Riak in a .NET World

Jeremiah's Demo Works, IT WORKS IT WORKS!
Jeremiah’s Demo Works, IT WORKS IT WORKS!

A few days ago Troy Howard, Jeremiah Peschka and I all traveled via Amtrak Cascades up to Seattle. The mission was simple, Jeremiah was presenting “Riak in a .NET World”, I was handling logistics and Troy was handling video.

So I took the video that Troy shot, I edited it, put together some soundtrack to it and let Jeremiah’s big data magic shine. He covers the basics around RDBMSes, SQL Server in this case but easily it applies to any RDBMS in large part. These basics bring us up to where and why an architecture needs to shift from an RDBMS solution to a distributed solution like Riak. After stepping through some of the key reasons to move to Riak, Jeremiah walks through a live demo of using CorrugatedIron, the .NET Client for Riak (Github repo). During the walk through he covers the specific characteristics of how CorrugatedIron interacts with Riak through indexs, buckets and during puts and pulls of data.

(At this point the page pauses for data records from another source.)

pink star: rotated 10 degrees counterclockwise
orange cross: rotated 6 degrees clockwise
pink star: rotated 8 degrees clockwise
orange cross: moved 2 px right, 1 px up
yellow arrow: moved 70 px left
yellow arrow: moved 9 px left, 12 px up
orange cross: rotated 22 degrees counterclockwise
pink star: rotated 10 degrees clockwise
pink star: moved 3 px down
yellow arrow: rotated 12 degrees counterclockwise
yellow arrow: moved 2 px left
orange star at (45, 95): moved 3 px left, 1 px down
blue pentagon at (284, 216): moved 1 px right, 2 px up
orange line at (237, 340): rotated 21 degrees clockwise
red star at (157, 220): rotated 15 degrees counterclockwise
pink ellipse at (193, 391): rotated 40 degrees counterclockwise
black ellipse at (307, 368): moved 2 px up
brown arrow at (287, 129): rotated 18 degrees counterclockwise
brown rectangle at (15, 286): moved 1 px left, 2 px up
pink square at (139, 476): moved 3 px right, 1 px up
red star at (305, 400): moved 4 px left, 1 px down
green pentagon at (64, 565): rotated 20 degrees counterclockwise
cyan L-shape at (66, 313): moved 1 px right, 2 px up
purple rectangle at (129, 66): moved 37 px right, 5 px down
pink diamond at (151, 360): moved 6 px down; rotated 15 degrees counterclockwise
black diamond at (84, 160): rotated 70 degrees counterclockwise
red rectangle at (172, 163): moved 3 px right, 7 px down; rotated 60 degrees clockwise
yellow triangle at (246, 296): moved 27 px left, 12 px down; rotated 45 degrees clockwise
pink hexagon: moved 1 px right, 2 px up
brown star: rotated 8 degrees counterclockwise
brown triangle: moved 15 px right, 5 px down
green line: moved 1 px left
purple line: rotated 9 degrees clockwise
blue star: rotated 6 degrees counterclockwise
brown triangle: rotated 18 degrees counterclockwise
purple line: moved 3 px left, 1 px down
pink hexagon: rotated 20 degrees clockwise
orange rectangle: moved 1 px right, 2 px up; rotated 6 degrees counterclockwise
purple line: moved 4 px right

Toward the end of the video Joseph Blomstedt @jtuple, Troy Howard @thoward37, Jeremiah Peschka @peschkaj, Clive Boulton @iC and Richard Turner @bitcrazed. Also note, I’ve enabled download for this specific video since it is actually a large video (1.08GB total). So you may want to download and watch it if you don’t have a super reliable high speed internet connection.

Also for more on Jeremiah’s work check out http://www.brentozar.com/articles/riak/  and contact him at http://www.brentozar.com/contact/

Introducing Junction

Today I’ve officially kicked off a new project from my notebook of projects based around building a Riak admin, data manipulation, reporting and news tool for Windows 8. If you want to jump right to the project, here’s the Github Pages Site, the Github Junction Repo and eventually I’ll have it listed in the Windows 8 Store for download. Yes, it’ll be free as in beer, it’ll all be Apache 2.0 Licensed and the project is open to contributors and others that want to jump into things. There’s also a quick intro for how I setup the “Windows 8 Logos, Badges & Splash Screens of Riak“.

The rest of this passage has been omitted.